Supplied data
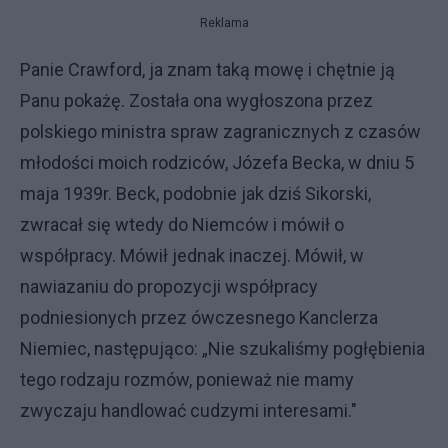
Reklama
Panie Crawford, ja znam taką mowę i chętnie ją
Panu pokażę. Została ona wygłoszona przez
polskiego ministra spraw zagranicznych z czasów
młodości moich rodziców, Józefa Becka, w dniu 5
maja 1939r. Beck, podobnie jak dziś Sikorski,
zwracał się wtedy do Niemców i mówił o
współpracy. Mówił jednak inaczej. Mówił, w
nawiazaniu do propozycji współpracy
podniesionych przez ówczesnego Kanclerza
Niemiec, następująco: „Nie szukaliśmy pogłębienia
tego rodzaju rozmów, ponieważ nie mamy
zwyczaju handlować cudzymi interesami."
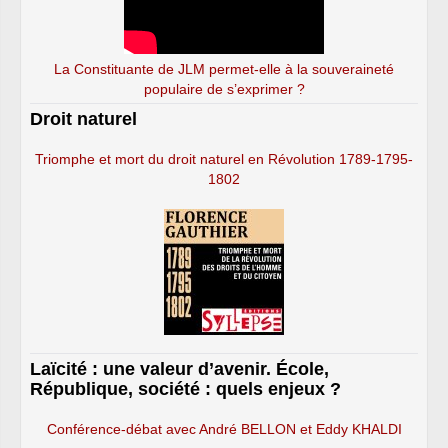
La Constituante de JLM permet-elle à la souveraineté
populaire de s’exprimer ?
Droit naturel
Triomphe et mort du droit naturel en Révolution 1789-1795-
1802
Laïcité : une valeur d’avenir. École,
République, société : quels enjeux ?
Conférence-débat avec André BELLON et Eddy KHALDI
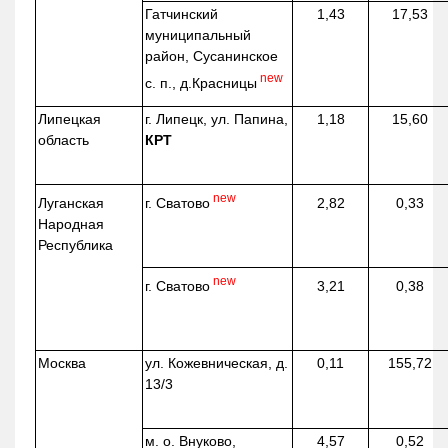
Гатчинский
1,43
17,53
муниципальный
район, Сусанинское
new
с. п.,
д.Красницы
Липецкая
г. Липецк, ул. Папина,
1,18
15,60
область
КРТ
new
г. Сватово
Луганская
2,82
0,33
Народная
Республика
new
г. Сватово
3,21
0,38
Москва
ул.
Кожевническая
, д.
0,11
155,72
13/3
м. о. Внуково,
4,57
0,52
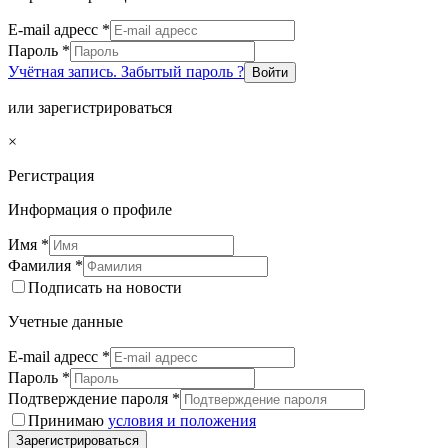
E-mail адресс
*
Пароль
*
Учётная запись. Забытый пароль ?
Войти
или зарегистрироваться
×
Регистрация
Информация о профиле
Имя
*
Фамилия
*
Подписать на новости
Учетные данные
E-mail адресс
*
Пароль
*
Подтверждение пароля
*
Принимаю
условия и положения
Зарегистрироваться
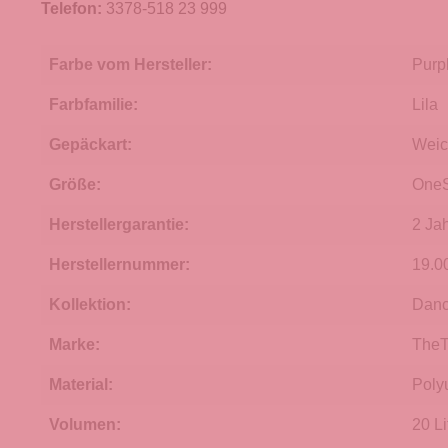
Telefon:
3378-518 23 999
Farbe vom Hersteller:
Purp
Farbfamilie:
Lila
Gepäckart:
Weic
Größe:
OneS
Herstellergarantie:
2 Ja
Herstellernummer:
19.0
Kollektion:
Danc
Marke:
TheT
Material:
Poly
Volumen:
20 Li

Exercise requirements
The answer should be nothing but the number of lines above that contain "współpracy".

Written solution
2